Half of the amount will be offered in the form of relief assistance while the other 50 million dollars will be used to repair infrastructure damaged by the quake, according to a statement issued after a weekly cabinet meeting, according to AFP.

"The cabinet expressed its warmest condolences and sympathy with the families of the victims and those affected by the earthquake," it said.

The cabinet assigned Kuwait's Red Crescent Society to cooperate with international aid organizations in order to send the relief assistance to Pakistan.

It also asked the state-owned Kuwait Fund for Arab Economic Development (KFAED) to oversee infrastructure repair projects in areas hit by the quake.

Several Gulf states, including Saudi Arabia and Qatar, have announced emergency humanitarian aid to Pakistan and other nearby countries affected by the quake, although no figures were available for the aid packages.

Saudi King Abdullah, who called Pakistani President Pervez Musharraf Monday to present his condolences, has ordered a "rapid" establishment of an airlift of doctors, medicines, tents, covers and food to Pakistan and India.

A spokesman at the Qatari foreign ministry said Doha has also decided to contribute with urgent humanitarian assistance to the victims in Pakistan.
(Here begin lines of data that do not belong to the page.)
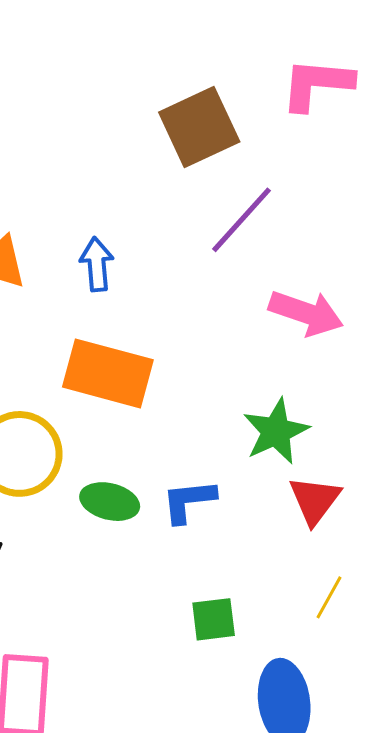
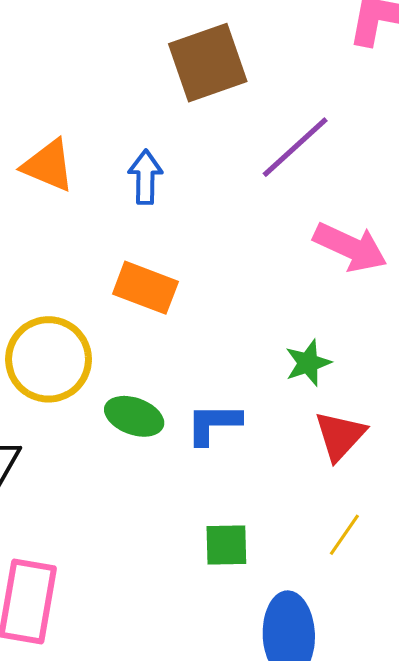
brown square: (199, 127) -> (208, 63), moved
orange rectangle: (108, 373) -> (145, 288), size x0.7
green star: (276, 431) -> (308, 363), size x0.7

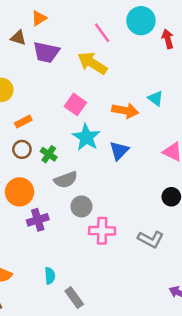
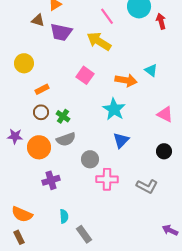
cyan star: (86, 137) -> (114, 109), moved
blue triangle: (119, 151) -> (121, 140), moved
gray semicircle: (66, 180) -> (66, 139), moved
purple cross: (38, 220) -> (51, 180), moved

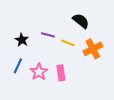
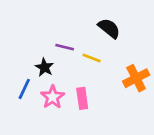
black star: (22, 40) -> (44, 67), moved
orange cross: (93, 49) -> (136, 78), moved

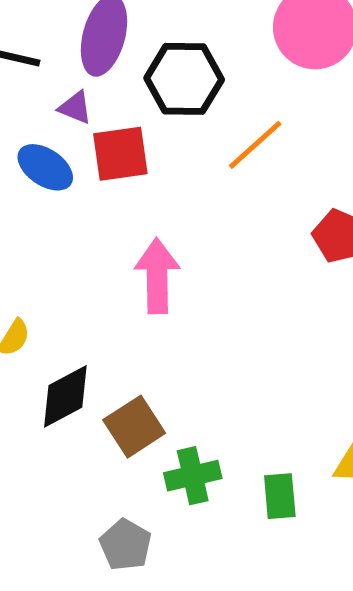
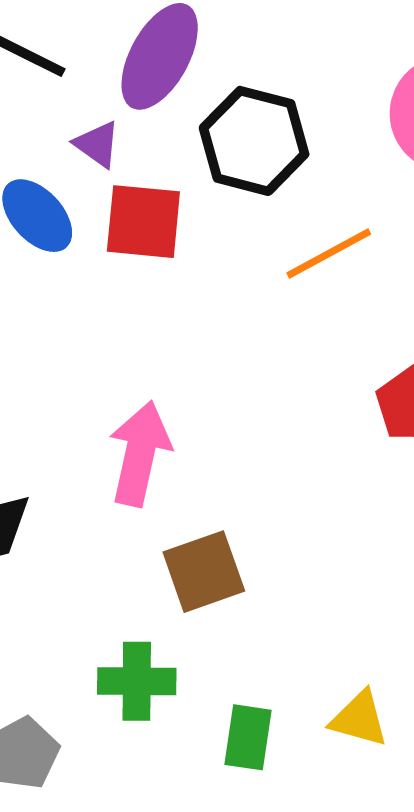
pink arrow: (157, 276) -> (140, 453), moved
brown square: (134, 427) -> (204, 572), moved

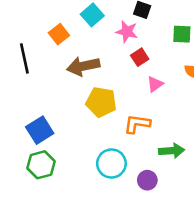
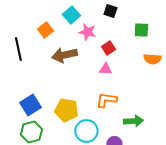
pink star: (127, 32) -> (87, 32), moved
pink triangle: (155, 84) -> (105, 69), moved, turned 40
yellow pentagon: (101, 102) -> (66, 110), moved

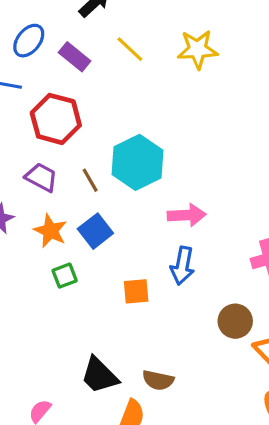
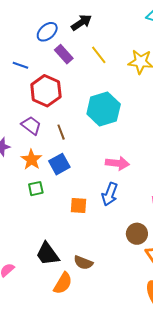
blue ellipse: (29, 41) -> (47, 32), moved
cyan hexagon: (137, 162) -> (104, 109), moved

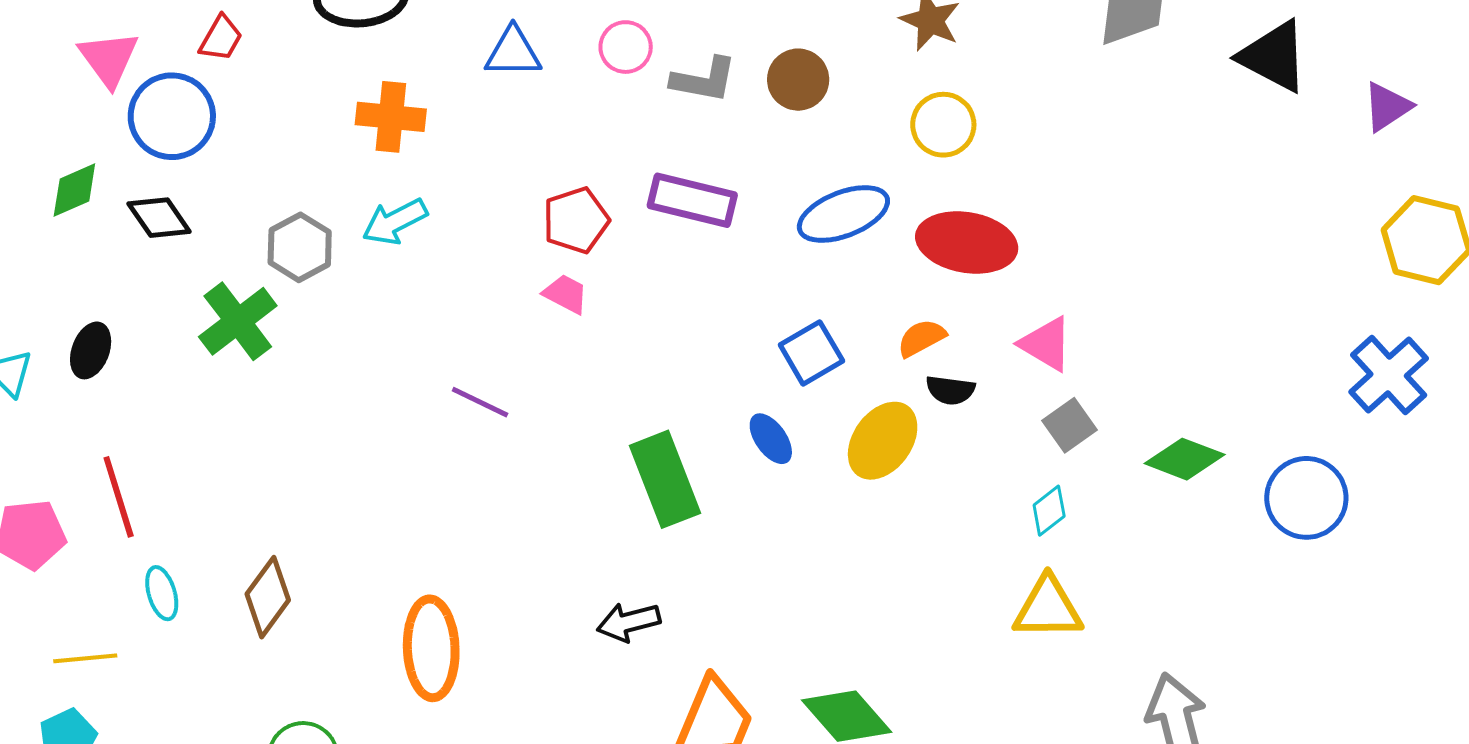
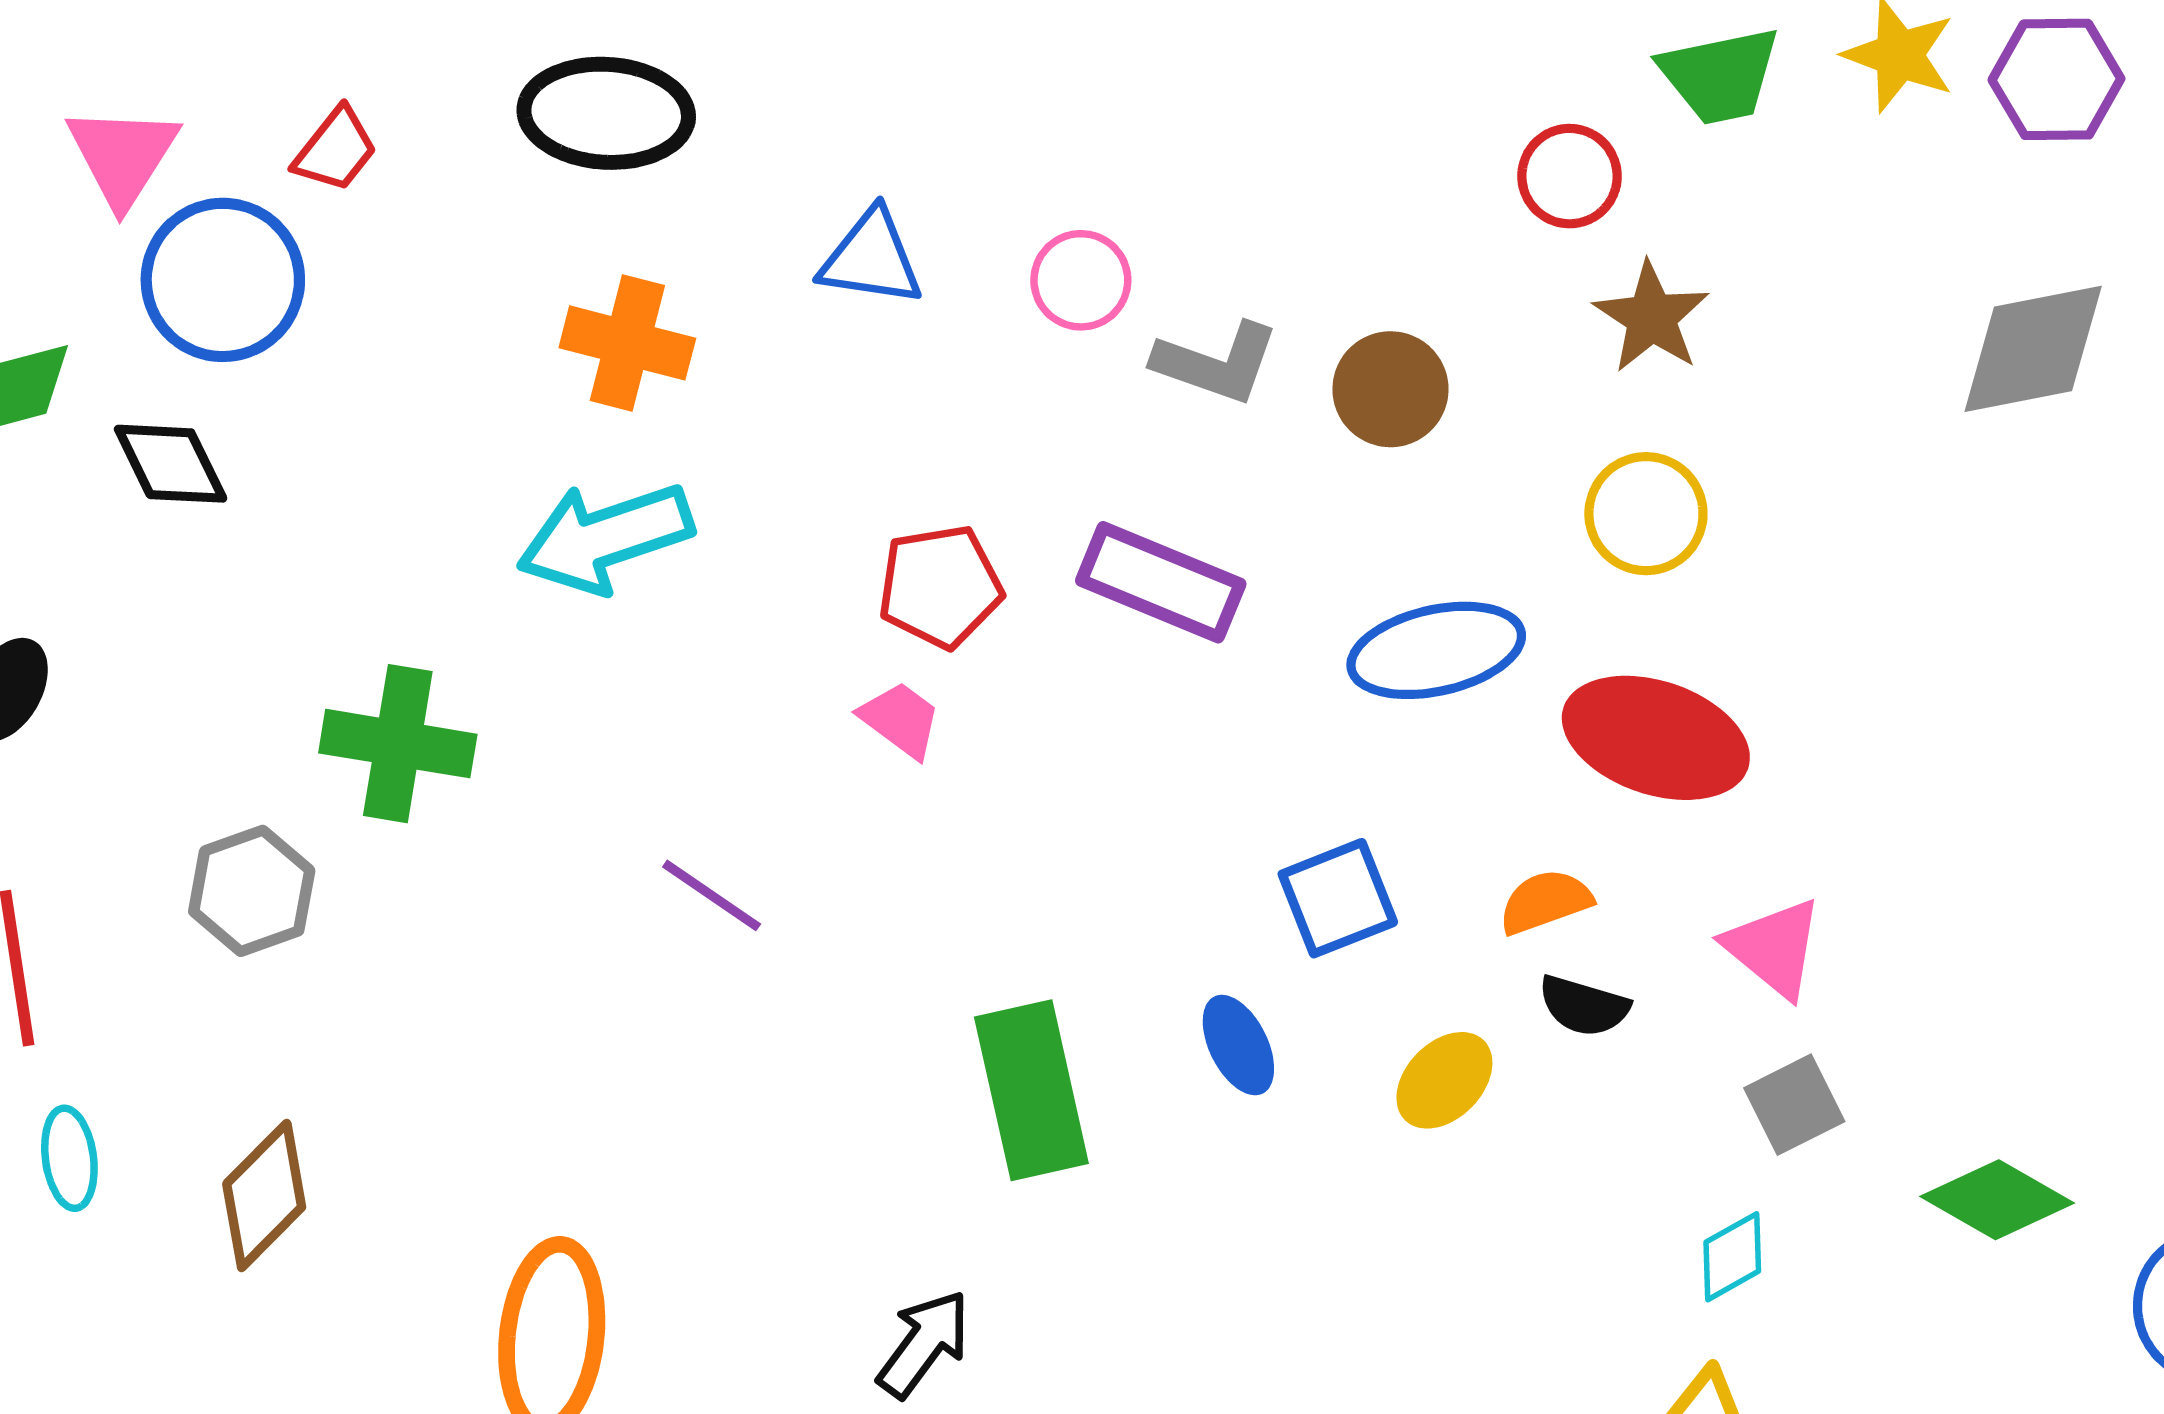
cyan arrow: (395, 222) -> (605, 538), size x1.4
gray hexagon: (300, 247) -> (252, 891), moved
green cross: (238, 321) -> (398, 744), moved, turned 38
yellow ellipse: (883, 441) -> (1444, 1080), size x0.7
black arrow: (629, 622) -> (924, 1344), turned 132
United Arab Emirates President Sheikh Khalifa bin Zayed Al-Nahayan ordered the immediate dispatch of humanitarian aid to quake-hit areas of Pakistan, India and Afghanistan.

The UAE emirates of Abu Dhabi and Dubai have dispatched separate police rescue teams to Pakistan to help search for survivors and treat the wounded.

Yemen and the Gulf kingdom of Bahrain have also pledged to provide immediate humanitarian assistance to Pakistan through their respective Red Crescent organizations.

Muslim Contribution

The Muslim Arab Gulf states, which are witnessing a construction boom, host millions of Asians, mainly Pakistanis and Indians who constitute the bulk of laborers in the monarchies.

But appeals for private donations in the Gulf have so far not been largely heeded, despite the fact that the quake struck Muslim-dominant Pakistan during Islam's holy fasting month of Ramadan which calls for piety and help to the needy.

"A total of 4.3 million dollars has so far been collected in a current account which was opened Sunday in the United Arab Emirates," Pakistani consulate spokesman Zafer Iqbal told AFP.

Khaled Dhiab, an official of the Qatari Red Crescent, told AFP that "our objective is to collect one million dollars from donors during Ramadan... we are counting on civil society to help us."

The Qatari Charity Foundation has sent tents, medicines, clothes, covers and drinking water worth 100,000 dollars to Pakistan while the Sheikh Eid Foundation has made an initial donation of 30,000 dollars.

Sheikh Eid Foundation president Ali Sueidi called on Qataris "to act rapidly... so that the devastated regions do not fall prey to the Christian missionaries as it happened during the tsunami" disaster that struck several Asian countries in December.